The merger was completed in May 2019. Throughout the working group process and initial months of GPA, bureau leadership provided frequent written and in-person updates to keep the workforce abreast of the latest merger-related developments. Leadership maintained open office hours to engage employees individually to hear ideas and listen to concerns. Regular bureau “All Hands” meetings helped employees get to know their colleagues and learn about the various components of the merged bureau, and a new lunch and learn series featuring internal experts built the foundation for a bureau culture of growth and learning.
One of the biggest challenges was bringing together professionals from different legacy teams and molding them into a new, capable workforce.
“We are already seeing examples of the promise and opportunity we have with our new bureau, with many employees taking advantage of the new team’s mission in order to increase collaboration and gain new skills,” said Mark Betka, director of the GPA Office of Design and an original working group lead.

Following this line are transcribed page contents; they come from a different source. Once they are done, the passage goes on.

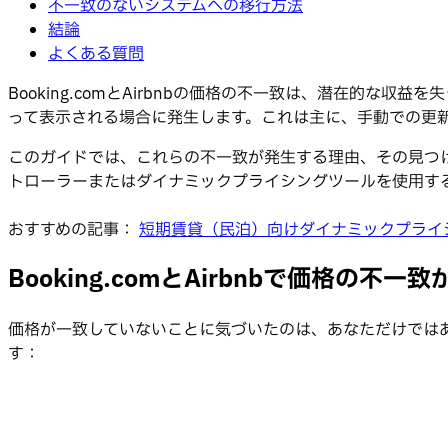
不一致のないシステムへの移行方法
結論
よくある質問
Booking.comとAirbnbの価格の不一致は、潜在的
って表示される場合に発生します。これは主に、手動での更
このガイドでは、これらの不一致が発生する理由、その見つ
トローラーまたはダイナミックプライシングツールを使用す
おすすめの記事：
短期賃貸（民泊）向けダイナミックプライ
Booking.comとAirbnbで価格の不一
価格が一致していないことに気づいたのは、あなただけでは
す：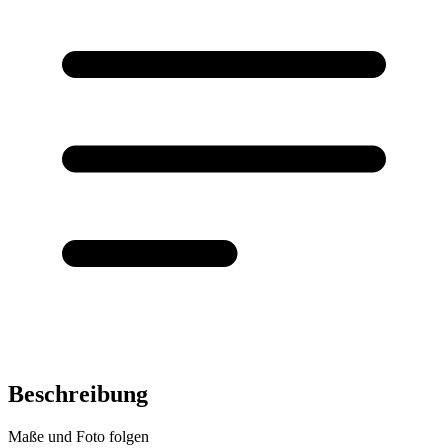
Beschreibung
Maße und Foto folgen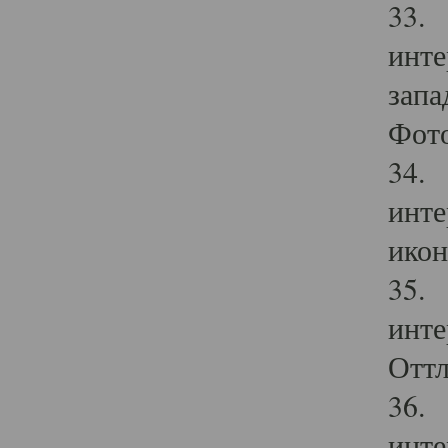
33. 
инте
запа
Фото
34. 
инте
икон
35. 
инте
Оттл
36. 
инте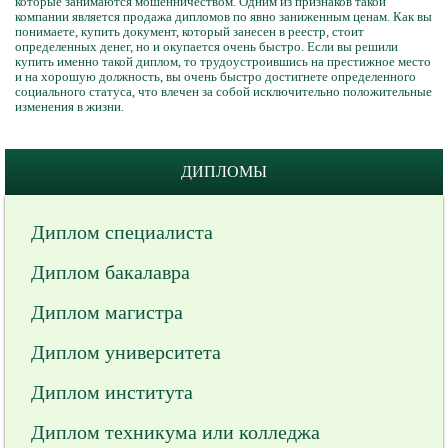
которые занимаются мошенничеством. Одним из признаков такой
компании является продажа дипломов по явно заниженным ценам. Как вы
понимаете, купить документ, который занесен в реестр, стоит
определенных денег, но и окупается очень быстро. Если вы решили
купить именно такой диплом, то трудоустроившись на престижное место
и на хорошую должность, вы очень быстро достигнете определенного
социального статуса, что влечен за собой исключительно положительные
изменения в жизни.
ДИПЛОМЫ
Диплом специалиста
Диплом бакалавра
Диплом магистра
Диплом университета
Диплом института
Диплом техникума или колледжа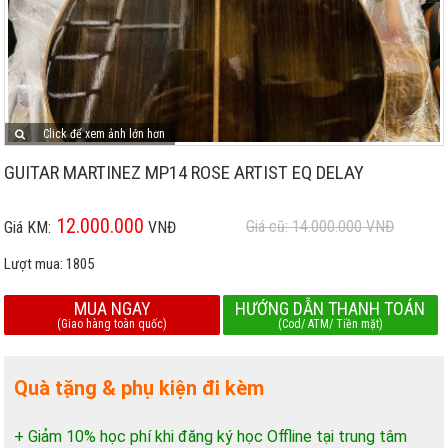
Click để xem ảnh lớn hơn
GUITAR MARTINEZ MP14 ROSE ARTIST EQ DELAY
12.000.000
Giá cũ: 14.000.000
VNĐ
Giá KM:
VNĐ
Lượt mua:
1805
MUA NGAY
HƯỚNG DẪN THANH TOÁN
(Giao hàng toàn quốc)
(Cod/ ATM/ Tiền mặt)
Quà tặng & phụ kiện đi kèm
+ Giảm 10% học phí khi đăng ký học Offline tại trung tâm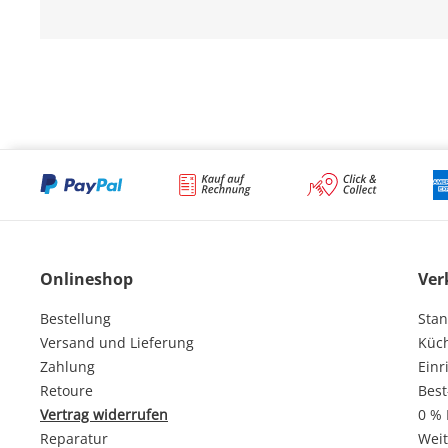
Onlineshop
Ver
Bestellung
Stan
Versand und Lieferung
Küc
Zahlung
Einr
Retoure
Best
Vertrag widerrufen
0 % 
Reparatur
Weit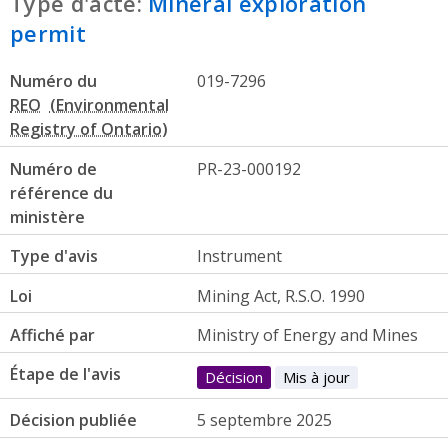
Type d'acte:
Mineral exploration
permit
Numéro du
019-7296
REO
Numéro de
PR-23-000192
référence du
ministère
Type d'avis
Instrument
Loi
Mining Act, R.S.O. 1990
Affiché par
Ministry of Energy and Mines
Étape de l'avis
Décision
Mis à jour
Décision publiée
5 septembre 2025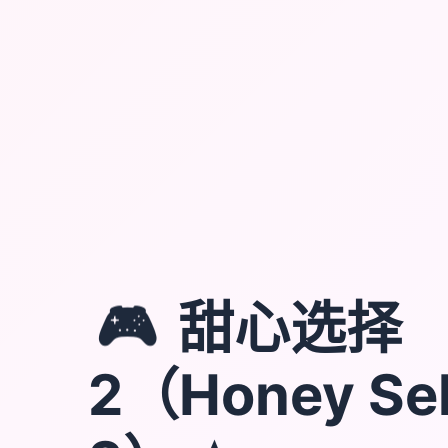
🎮
甜心选择
2（Honey Sel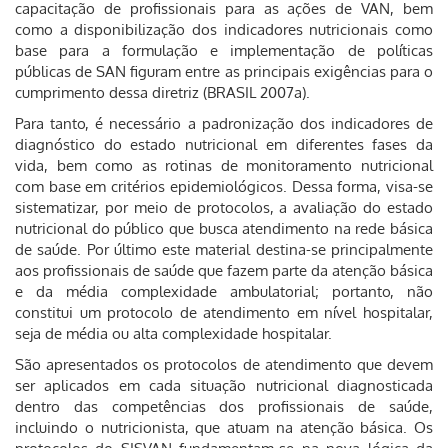
capacitação de profissionais para as ações de VAN, bem
como a disponibilização dos indicadores nutricionais como
base para a formulação e implementação de políticas
públicas de SAN figuram entre as principais exigências para o
cumprimento dessa diretriz (BRASIL 2007a).
Para tanto, é necessário a padronização dos indicadores de
diagnóstico do estado nutricional em diferentes fases da
vida, bem como as rotinas de monitoramento nutricional
com base em critérios epidemiológicos. Dessa forma, visa-se
sistematizar, por meio de protocolos, a avaliação do estado
nutricional do público que busca atendimento na rede básica
de saúde. Por último este material destina-se principalmente
aos profissionais de saúde que fazem parte da atenção básica
e da média complexidade ambulatorial; portanto, não
constitui um protocolo de atendimento em nível hospitalar,
seja de média ou alta complexidade hospitalar.
São apresentados os protocolos de atendimento que devem
ser aplicados em cada situação nutricional diagnosticada
dentro das competências dos profissionais de saúde,
incluindo o nutricionista, que atuam na atenção básica. Os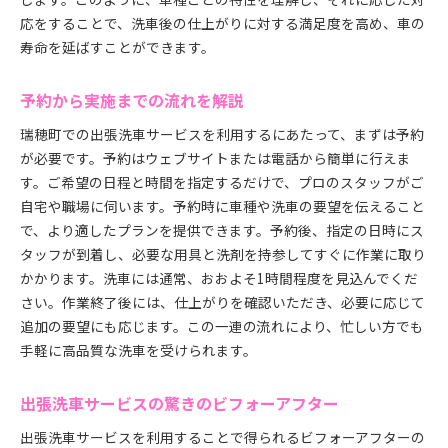
応をすることで、洗車後の仕上がりに対する満足度を高め、車の
寿命を延ばすことができます。
予約から実施までの流れを解説
瑞穂町での出張洗車サービスを利用するにあたって、まずは予約
が必要です。予約はウェブサイトまたは電話から簡単に行えま
す。ご希望の日程と時間を指定するだけで、プロのスタッフがご
自宅や職場に伺います。予約時に車種や洗車の要望を伝えること
で、より適したプランを提供できます。予約後、指定の日時にス
タッフが到着し、必要な用具と洗剤を持参してすぐに作業に取り
かかります。洗車には通常、おおよそ1時間程度を見込んでくだ
さい。作業終了後には、仕上がりを確認いただき、必要に応じて
追加の要望にも応じます。この一連の流れにより、忙しい方でも
手軽に高品質な洗車を受けられます。
出張洗車サービスの驚きのビフォーアフター
出張洗車サービスを利用することで得られるビフォーアフターの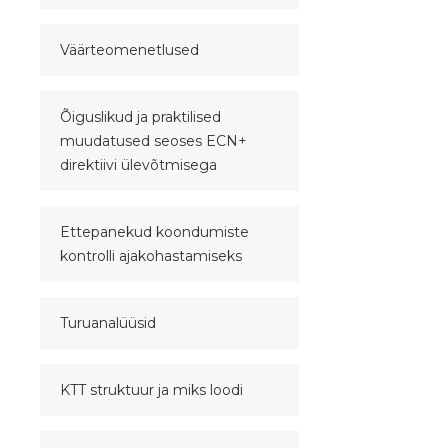
Väärteomenetlused
Õiguslikud ja praktilised
muudatused seoses ECN+
direktiivi ülevõtmisega
Ettepanekud koondumiste
kontrolli ajakohastamiseks
Turuanalüüsid
KTT struktuur ja miks loodi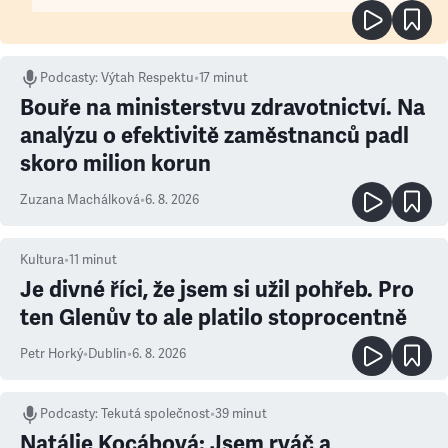
Podcasty
:
Výtah Respektu
•
17 minut
Bouře na ministerstvu zdravotnictví. Na
analýzu o efektivitě zaměstnanců padl
skoro milion korun
Zuzana Machálková
•
6. 8. 2026
Kultura
•
11
minut
Je divné říci, že jsem si užil pohřeb. Pro
ten Glenův to ale platilo stoprocentně
Petr Horký
•
Dublin
•
6. 8. 2026
Podcasty
:
Tekutá společnost
•
39 minut
Natálie Kocábová: Jsem rváč a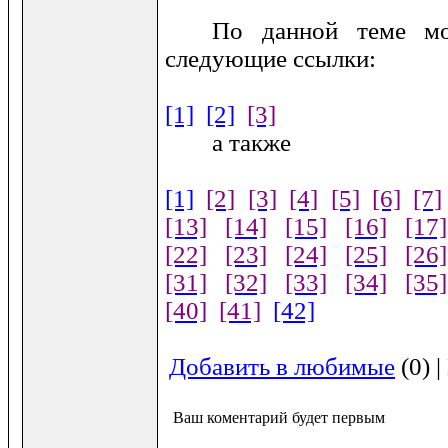
По данной теме мо
следующие ссылки:
[1]
[2]
[3]
а также
[1]
[2]
[3]
[4]
[5]
[6]
[7]
[13]
[14]
[15]
[16]
[17]
[22]
[23]
[24]
[25]
[26]
[31]
[32]
[33]
[34]
[35]
[40]
[41]
[42]
Добавить в любимые
(0) 
Ваш коментарий будет первым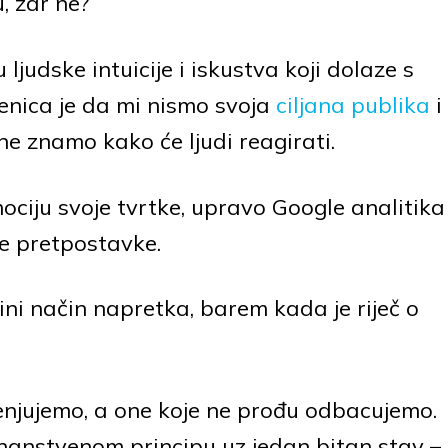
u, zar ne?
judske intuicije i iskustva koji dolaze s
enica je da mi nismo svoja
ciljana publika
i
ne znamo kako će ljudi reagirati.
ciju svoje tvrtke, upravo Google analitika
e pretpostavke.
edini način napretka, barem kada je riječ o
jenjujemo, a one koje ne prođu odbacujemo.
nanstvenom principu uz jedan bitan stav –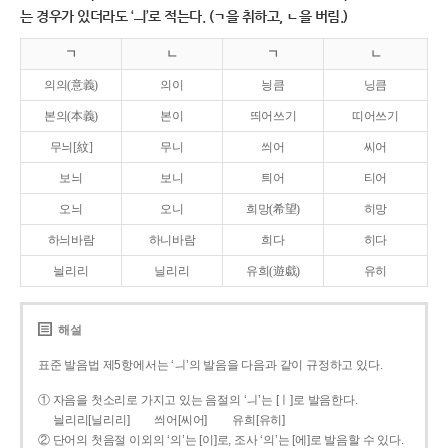
는 경우가 있더라도 ‘ㅢ’로 적는다. (ㄱ을 취하고, ㄴ을 버림.)
ㄱ
ㄴ
ㄱ
ㄴ
의의(意義)
의이
닁큼
닝큼
본의(本義)
본이
띄어쓰기
띠어쓰기
무늬[紋]
무니
씌어
씨어
보늬
보니
틔어
티어
오늬
오니
희망(希望)
히망
하늬바람
하니바람
희다
히다
늴리리
닐리리
유희(遊戱)
유히
해설
표준 발음법 제5항에서는 ‘ㅢ’의 발음을 다음과 같이 규정하고 있다.
① 자음을 첫소리로 가지고 있는 음절의 ‘ㅢ’는 [ㅣ]로 발음한다.
늴리리[닐리리]
씌어[씨어]
유희[유히]
② 단어의 첫음절 이외의 ‘의’는 [이]로, 조사 ‘의’는 [에]로 발음할 수 있다.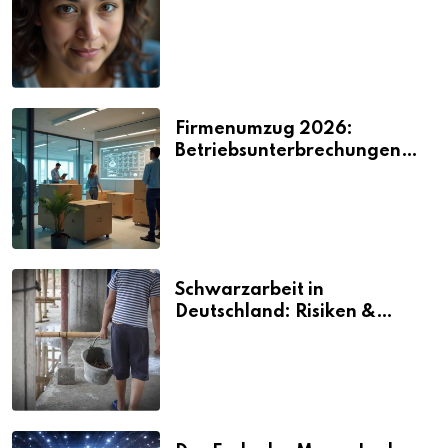
2026
Firmenumzug 2026:
Betriebsunterbrechungen
vermeiden
Schwarzarbeit in
Deutschland: Risiken &
Strafen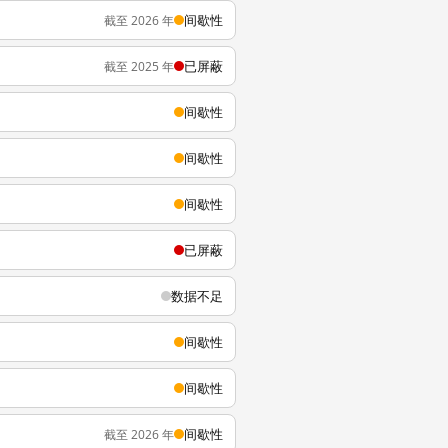
间歇性
截至 2026 年
已屏蔽
截至 2025 年
间歇性
间歇性
间歇性
已屏蔽
数据不足
间歇性
间歇性
间歇性
截至 2026 年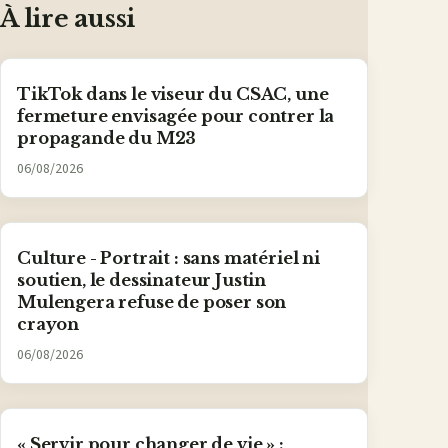
À lire aussi
TikTok dans le viseur du CSAC, une
fermeture envisagée pour contrer la
propagande du M23
06/08/2026
Culture - Portrait : sans matériel ni
soutien, le dessinateur Justin
Mulengera refuse de poser son
crayon
06/08/2026
« Servir pour changer de vie » :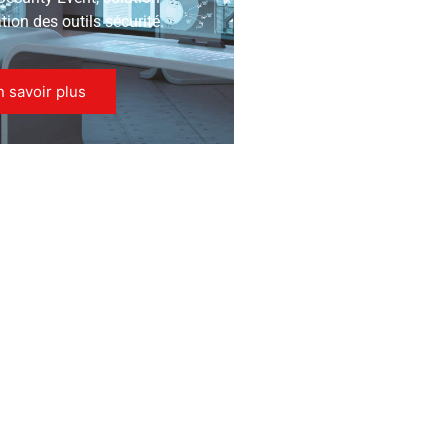
ion des outils sécurité.
n savoir plus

GPA leadership prioritized listening throughout the process. Through surveys assessing employee attitudes toward the transition and bureau culture, the broader Department community’s hopes and expectations for GPA, as well as an anonymous inbox where employees across the Department could provide input and submit questions for leadership consideration, the implementation team gathered solid data. The data enabled the leadership team to make informed decisions and monitor and address concerns in real-time from the start.
The efforts of the 13 working groups concluded in September 2019 and laid the groundwork for transitioning GPA toward regular business and achieving its mission of communicating on America’s behalf. Change is energizing but challenging too. Individuals respond to change differently, requiring the GPA frontline managers to work closely with their staff to help everyone navigate the transition successfully.
“This is still just the beginning. We have partnered with private-sector experts on change management and launched a Staff Advisory Forum to further refine [the] GPA culture, cross-bureau collaboration, and diversity efforts,” said Barbara Alston, the implementation team lead.
The coming months will see the new bureau work to institutionalize the change further, achieve greater integration, and fully realize the synergies of the merger, with priority placed on employee engagement every step of the way.
“We delivered on a once-in-a-generation opportunity to determine how the Department successfully communicates with the American people and the world,” said Giuda on the merger’s success. “We remain excited about the opportunities ahead.”
Virginia Blakeman is a senior advisor in the Under Secretary for Public Diplomacy and Public Affairs’ Office of Policy, Planning and Resources. Alexis Sullivan is currently a student at Foreign Service Institute preparing for her upcoming role as public affairs officer in Tashkent.
As part of the merger, several entities from PA and IIP not aligned with the core communications capability of GPA transitioned to the Under Secretary for Public Diplomacy and Public Affairs’ Office of Policy, Planning and Resources (R/PPR), the Bureau of Educational and Cultural Affairs (ECA), and the Foreign Service Institute (FSI) where they could better achieve their missions. American Spaces, the U.S. Speaker Program, and TechCamps joined ECA to bring together people-to-people functions; the IIP regional and functional policy liaisons, judicial liaison, networks team, and the U.S. Advisory Commission on Public Diplomacy Secretariat moved to R/PPR along with the National Museum for American Diplomacy (previously the U.S. Diplomacy Center) from PA to consolidate strategic planning and capacity development; and the Office of the Historian joined FSI to integrate the Department’s research and historical resources.